◆ Extracted page text data
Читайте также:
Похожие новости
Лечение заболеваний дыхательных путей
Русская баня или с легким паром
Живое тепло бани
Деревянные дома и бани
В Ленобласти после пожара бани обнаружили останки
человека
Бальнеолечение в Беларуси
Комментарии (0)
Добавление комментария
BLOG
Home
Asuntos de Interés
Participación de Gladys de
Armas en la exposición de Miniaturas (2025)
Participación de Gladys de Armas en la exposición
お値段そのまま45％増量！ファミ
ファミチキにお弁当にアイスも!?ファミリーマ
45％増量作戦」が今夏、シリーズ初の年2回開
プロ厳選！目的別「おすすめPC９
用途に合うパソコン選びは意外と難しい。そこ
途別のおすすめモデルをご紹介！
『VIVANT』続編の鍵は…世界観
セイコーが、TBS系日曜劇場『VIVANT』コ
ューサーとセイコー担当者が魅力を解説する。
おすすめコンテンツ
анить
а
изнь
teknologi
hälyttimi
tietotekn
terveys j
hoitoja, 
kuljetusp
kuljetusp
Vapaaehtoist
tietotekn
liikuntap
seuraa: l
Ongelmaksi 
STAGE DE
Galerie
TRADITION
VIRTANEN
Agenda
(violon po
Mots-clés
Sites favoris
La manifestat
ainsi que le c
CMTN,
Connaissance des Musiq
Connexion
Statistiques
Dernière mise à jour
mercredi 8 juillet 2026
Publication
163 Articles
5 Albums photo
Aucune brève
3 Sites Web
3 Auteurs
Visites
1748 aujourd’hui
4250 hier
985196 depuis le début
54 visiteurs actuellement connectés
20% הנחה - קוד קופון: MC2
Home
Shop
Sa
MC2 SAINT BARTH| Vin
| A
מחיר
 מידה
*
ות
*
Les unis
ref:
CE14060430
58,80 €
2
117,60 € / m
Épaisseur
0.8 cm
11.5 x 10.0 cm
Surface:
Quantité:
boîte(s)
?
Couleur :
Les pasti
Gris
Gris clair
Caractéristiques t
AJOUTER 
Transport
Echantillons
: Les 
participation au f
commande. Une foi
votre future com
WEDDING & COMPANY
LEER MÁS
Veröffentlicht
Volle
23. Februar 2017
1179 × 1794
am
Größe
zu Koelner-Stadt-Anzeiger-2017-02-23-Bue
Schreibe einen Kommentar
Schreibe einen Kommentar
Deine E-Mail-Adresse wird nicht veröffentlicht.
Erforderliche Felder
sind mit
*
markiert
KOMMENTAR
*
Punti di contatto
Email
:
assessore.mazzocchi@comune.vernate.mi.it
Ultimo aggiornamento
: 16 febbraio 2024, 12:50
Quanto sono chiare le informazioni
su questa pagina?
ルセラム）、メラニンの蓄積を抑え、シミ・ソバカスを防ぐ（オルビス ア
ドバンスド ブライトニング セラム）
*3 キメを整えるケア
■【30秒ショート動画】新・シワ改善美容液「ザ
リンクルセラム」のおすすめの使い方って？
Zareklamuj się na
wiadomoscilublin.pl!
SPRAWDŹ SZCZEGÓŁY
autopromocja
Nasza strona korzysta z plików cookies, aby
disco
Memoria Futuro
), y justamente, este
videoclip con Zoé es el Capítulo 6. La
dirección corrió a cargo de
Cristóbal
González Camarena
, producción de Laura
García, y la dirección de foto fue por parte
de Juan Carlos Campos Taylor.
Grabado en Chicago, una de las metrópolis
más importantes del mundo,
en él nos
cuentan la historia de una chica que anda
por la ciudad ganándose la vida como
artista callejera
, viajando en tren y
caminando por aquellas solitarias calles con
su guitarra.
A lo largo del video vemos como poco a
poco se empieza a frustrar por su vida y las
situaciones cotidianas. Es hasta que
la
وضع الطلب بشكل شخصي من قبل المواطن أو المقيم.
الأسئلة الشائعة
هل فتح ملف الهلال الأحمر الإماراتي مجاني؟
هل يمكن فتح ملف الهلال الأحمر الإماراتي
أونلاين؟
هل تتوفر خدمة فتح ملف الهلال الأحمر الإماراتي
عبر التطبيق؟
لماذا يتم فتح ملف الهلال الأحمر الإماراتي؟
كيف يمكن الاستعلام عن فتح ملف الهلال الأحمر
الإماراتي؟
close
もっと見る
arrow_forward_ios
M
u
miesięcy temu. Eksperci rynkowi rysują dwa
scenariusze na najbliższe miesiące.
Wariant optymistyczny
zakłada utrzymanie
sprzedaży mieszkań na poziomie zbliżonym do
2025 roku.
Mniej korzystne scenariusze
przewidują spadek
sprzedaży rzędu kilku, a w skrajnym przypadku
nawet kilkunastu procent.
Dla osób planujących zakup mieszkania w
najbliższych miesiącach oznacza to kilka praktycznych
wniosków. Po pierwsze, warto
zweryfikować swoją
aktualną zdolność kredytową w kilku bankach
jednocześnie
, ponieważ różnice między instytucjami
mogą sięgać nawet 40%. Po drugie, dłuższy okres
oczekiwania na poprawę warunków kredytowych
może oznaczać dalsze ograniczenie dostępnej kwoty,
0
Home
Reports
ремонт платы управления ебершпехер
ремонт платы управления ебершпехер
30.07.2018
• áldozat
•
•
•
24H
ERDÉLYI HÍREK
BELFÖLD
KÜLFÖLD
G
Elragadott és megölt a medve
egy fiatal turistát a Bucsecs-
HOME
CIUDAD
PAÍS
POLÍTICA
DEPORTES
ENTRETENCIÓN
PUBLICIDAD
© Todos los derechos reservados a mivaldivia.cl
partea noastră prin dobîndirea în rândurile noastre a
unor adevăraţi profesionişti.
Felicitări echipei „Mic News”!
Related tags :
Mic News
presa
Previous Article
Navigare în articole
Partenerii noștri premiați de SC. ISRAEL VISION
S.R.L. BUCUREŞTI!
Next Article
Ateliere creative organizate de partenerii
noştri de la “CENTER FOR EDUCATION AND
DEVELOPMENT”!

◆ Instructions to follow
Each line of the records that contains the string "VIVANT" must be copied.

◆ Result of this task
『VIVANT』続編の鍵は…世界観
セイコーが、TBS系日曜劇場『VIVANT』コ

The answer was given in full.